Authored by david-arm on Jan 5 2022, 7:52 AM.

Details

Summary

When lowering the get.active.lane.mask intrinsic with a fixed-width
predicate vector result, we can actually make use of the SVE whilelo
instruction when SVE is enabled. We do this by carefully choosing
a sensible VT for the whilelo instruction, then promoting it to an
integer vector, i.e. nxv16i1 -> nx16i8. We can then extract a v16i8
subvector and truncate back to the original return type, i.e. v16i1.
This leads to a significant improvement in code quality.

Diff Detail

Event Timeline

david-arm created this revision.Jan 5 2022, 7:52 AM
david-arm requested review of this revision.Jan 5 2022, 7:52 AM
Herald added a project: Restricted Project. · View Herald TranscriptJan 5 2022, 7:52 AM

I'm not sure the testcases actually illustrate the cases we care about. Generally, I would expect the result of llvm.get.active.lane.mask() to be used in a select instruction, or a masked load, or something like that. And in that case, I'm not sure the way you're choosing the VT is appropriate; the instruction using the mask is probably not going to expect a 64-bit vector.

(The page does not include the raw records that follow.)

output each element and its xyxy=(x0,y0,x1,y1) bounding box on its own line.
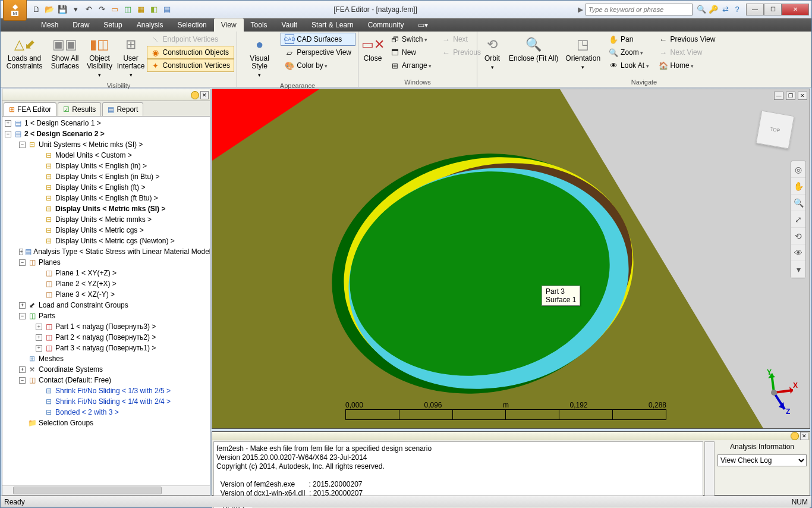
console-pin-icon[interactable] xyxy=(791,432,799,440)
construction-vertices-button[interactable]: ✦Construction Vertices xyxy=(147,59,234,72)
new-button[interactable]: 🗖New xyxy=(386,46,436,59)
console-vscroll[interactable] xyxy=(704,441,715,501)
mdi-close-icon[interactable]: ✕ xyxy=(798,92,807,100)
tree-ds1[interactable]: +▤1 < Design Scenario 1 > xyxy=(2,118,210,128)
3d-viewport[interactable]: — ❐ ✕ TOP ◎ ✋ 🔍 ⤢ ⟲ 👁 ▾ Part 3 Surface 1 xyxy=(212,89,810,429)
orientation-button[interactable]: ◳Orientation▾ xyxy=(562,33,603,73)
tab-setup[interactable]: Setup xyxy=(96,18,129,32)
perspective-view-button[interactable]: ▱Perspective View xyxy=(281,46,355,59)
tree-planes[interactable]: −◫Planes xyxy=(2,257,210,268)
maximize-button[interactable]: ☐ xyxy=(764,4,782,15)
pan-button[interactable]: ✋Pan xyxy=(605,33,653,46)
tab-analysis[interactable]: Analysis xyxy=(130,18,171,32)
exchange-icon[interactable]: ⇄ xyxy=(720,4,731,15)
qat-box-icon[interactable]: ▭ xyxy=(109,4,121,15)
next-view-button[interactable]: →Next View xyxy=(654,46,720,59)
pane-close-icon[interactable]: ✕ xyxy=(200,91,209,99)
key-icon[interactable]: 🔑 xyxy=(708,4,719,15)
tree-plane2[interactable]: ◫Plane 2 < YZ(+X) > xyxy=(2,278,210,289)
console-output[interactable]: fem2esh - Make esh file from fem file fo… xyxy=(213,441,703,501)
tree-part2[interactable]: +◫Part 2 < natyag (Повернуть2) > xyxy=(2,332,210,343)
tree-du-ft[interactable]: ⊟Display Units < English (ft) > xyxy=(2,182,210,193)
tree-part1[interactable]: +◫Part 1 < natyag (Повернуть3) > xyxy=(2,321,210,332)
tree-plane3[interactable]: ◫Plane 3 < XZ(-Y) > xyxy=(2,289,210,300)
look-at-button[interactable]: 👁Look At xyxy=(605,59,653,72)
tab-vault[interactable]: Vault xyxy=(275,18,304,32)
tree-load-groups[interactable]: +⬋Load and Constraint Groups xyxy=(2,300,210,311)
visual-style-button[interactable]: ●Visual Style▾ xyxy=(240,33,279,81)
pin-icon[interactable] xyxy=(191,91,199,99)
mdi-restore-icon[interactable]: ❐ xyxy=(786,92,795,100)
model-tree[interactable]: +▤1 < Design Scenario 1 > −▤2 < Design S… xyxy=(2,117,210,485)
orbit-button[interactable]: ⟲Orbit▾ xyxy=(480,33,505,73)
qat-new-icon[interactable]: 🗋 xyxy=(30,4,42,15)
tab-selection[interactable]: Selection xyxy=(170,18,213,32)
nav-zoom-ext-icon[interactable]: ⤢ xyxy=(791,211,805,228)
qat-report-icon[interactable]: ▤ xyxy=(161,4,173,15)
endpoint-vertices-button[interactable]: ⟍Endpoint Vertices xyxy=(147,33,234,46)
show-all-surfaces-button[interactable]: ▣▣Show All Surfaces xyxy=(47,33,83,72)
color-by-button[interactable]: 🎨Color by xyxy=(281,59,355,72)
qat-undo-icon[interactable]: ↶ xyxy=(83,4,95,15)
tab-mesh[interactable]: Mesh xyxy=(34,18,65,32)
tree-shrink2[interactable]: ⊟Shrink Fit/No Sliding < 1/4 with 2/4 > xyxy=(2,396,210,407)
tab-community[interactable]: Community xyxy=(361,18,411,32)
arrange-button[interactable]: ⊞Arrange xyxy=(386,59,436,72)
tree-bonded[interactable]: ⊟Bonded < 2 with 3 > xyxy=(2,407,210,418)
tab-tools[interactable]: Tools xyxy=(244,18,275,32)
close-button[interactable]: ✕ xyxy=(782,4,809,15)
tree-du-si[interactable]: ⊟Display Units < Metric mks (SI) > xyxy=(2,203,210,214)
tree-parts[interactable]: −◫Parts xyxy=(2,311,210,321)
qat-chart-icon[interactable]: ◧ xyxy=(148,4,160,15)
help-icon[interactable]: ? xyxy=(732,4,742,15)
tree-analysis-type[interactable]: +▤Analysis Type < Static Stress with Lin… xyxy=(2,246,210,257)
tree-unit-systems[interactable]: −⊟Unit Systems < Metric mks (SI) > xyxy=(2,139,210,150)
qat-cube-icon[interactable]: ◫ xyxy=(122,4,134,15)
tree-du-ft-btu[interactable]: ⊟Display Units < English (ft Btu) > xyxy=(2,193,210,203)
cad-surfaces-button[interactable]: CADCAD Surfaces xyxy=(281,33,355,46)
tree-meshes[interactable]: ⊞Meshes xyxy=(2,353,210,364)
minimize-button[interactable]: — xyxy=(746,4,764,15)
tree-shrink1[interactable]: ⊟Shrink Fit/No Sliding < 1/3 with 2/5 > xyxy=(2,385,210,396)
tab-start-learn[interactable]: Start & Learn xyxy=(304,18,361,32)
nav-orbit-icon[interactable]: ⟲ xyxy=(791,228,805,244)
pane-tab-results[interactable]: ☑Results xyxy=(58,102,101,116)
tab-overflow-icon[interactable]: ▭▾ xyxy=(411,18,435,32)
binoculars-icon[interactable]: 🔍 xyxy=(696,4,707,15)
search-arrow-icon[interactable]: ▶ xyxy=(578,5,583,14)
tree-du-mmks[interactable]: ⊟Display Units < Metric mmks > xyxy=(2,214,210,225)
enclose-button[interactable]: 🔍Enclose (Fit All) xyxy=(506,33,561,64)
qat-dropdown-icon[interactable]: ▾ xyxy=(70,4,81,15)
viewcube[interactable]: TOP xyxy=(756,111,795,149)
tree-sel-groups[interactable]: 📁Selection Groups xyxy=(2,418,210,428)
object-visibility-button[interactable]: ▮◫Object Visibility▾ xyxy=(84,33,115,81)
pane-tab-report[interactable]: ▤Report xyxy=(102,102,143,116)
tab-draw[interactable]: Draw xyxy=(65,18,96,32)
tree-ds2[interactable]: −▤2 < Design Scenario 2 > xyxy=(2,128,210,139)
tab-view[interactable]: View xyxy=(214,18,244,32)
tree-du-cgs[interactable]: ⊟Display Units < Metric cgs > xyxy=(2,225,210,236)
home-button[interactable]: 🏠Home xyxy=(654,59,720,72)
zoom-button[interactable]: 🔍Zoom xyxy=(605,46,653,59)
nav-lookat-icon[interactable]: 👁 xyxy=(791,244,805,261)
tree-du-cgs-n[interactable]: ⊟Display Units < Metric cgs (Newton) > xyxy=(2,236,210,246)
tree-part3[interactable]: +◫Part 3 < natyag (Повернуть1) > xyxy=(2,343,210,353)
tree-contact[interactable]: −◫Contact (Default: Free) xyxy=(2,375,210,385)
qat-redo-icon[interactable]: ↷ xyxy=(96,4,108,15)
loads-constraints-button[interactable]: △⬋Loads and Constraints xyxy=(3,33,46,72)
nav-more-icon[interactable]: ▾ xyxy=(791,261,805,278)
nav-wheel-icon[interactable]: ◎ xyxy=(791,161,805,178)
tree-plane1[interactable]: ◫Plane 1 < XY(+Z) > xyxy=(2,268,210,278)
tree-du-in[interactable]: ⊟Display Units < English (in) > xyxy=(2,161,210,171)
search-input[interactable] xyxy=(586,4,693,15)
view-log-select[interactable]: View Check Log xyxy=(717,454,807,466)
tree-coord[interactable]: +⤧Coordinate Systems xyxy=(2,364,210,375)
qat-save-icon[interactable]: 💾 xyxy=(56,4,68,15)
tree-model-units[interactable]: ⊟Model Units < Custom > xyxy=(2,150,210,161)
close-button-ribbon[interactable]: ▭✕Close xyxy=(361,33,385,64)
nav-zoom-icon[interactable]: 🔍 xyxy=(791,195,805,211)
construction-objects-button[interactable]: ◉Construction Objects xyxy=(147,46,234,59)
user-interface-button[interactable]: ⊞User Interface▾ xyxy=(117,33,146,81)
switch-button[interactable]: 🗗Switch xyxy=(386,33,436,46)
tree-hscroll[interactable] xyxy=(2,485,210,495)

Matt added a subscriber: Matt.Jan 7 2022, 7:30 AM

I'm not sure the testcases actually illustrate the cases we care about. Generally, I would expect the result of llvm.get.active.lane.mask() to be used in a select instruction, or a masked load, or something like that. And in that case, I'm not sure the way you're choosing the VT is appropriate; the instruction using the mask is probably not going to expect a 64-bit vector.

Hi @efriedma, I think these testcases are still useful by themselves because they are succint and make it easy to see how one IR instruction maps to assembly. At the moment if I add more complex test cases involving a select, for example, the code quality ends up being awful regardless of what promoted VT I choose. I think there is a still a codegen issue somewhere because I see loads of pointless lane moves whenever I add something like a select. So for now, I'd like to leave the tests as they are.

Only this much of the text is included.